Task statement: Leave out the pictures and give back all the entries exactly as written.

= = = =

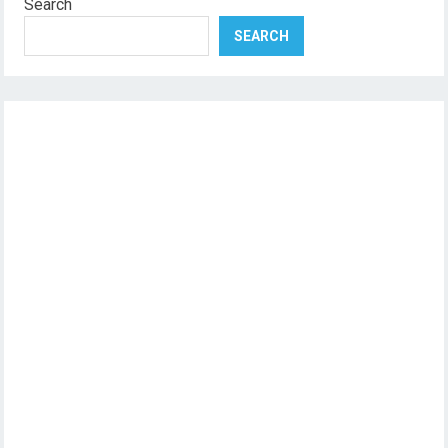
Search
SEARCH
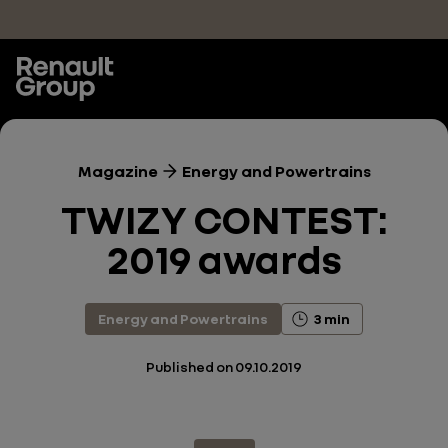
Skip to main content
Magazine
Energy and Powertrains
TWIZY CONTEST:
2019 awards
Energy and Powertrains
3 min
Published on
09.10.2019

= = = =

Written answer:
Search
SEARCH
Skip to main content
Magazine
Energy and Powertrains
TWIZY CONTEST:
2019 awards
Energy and Powertrains
3 min
Published on
09.10.2019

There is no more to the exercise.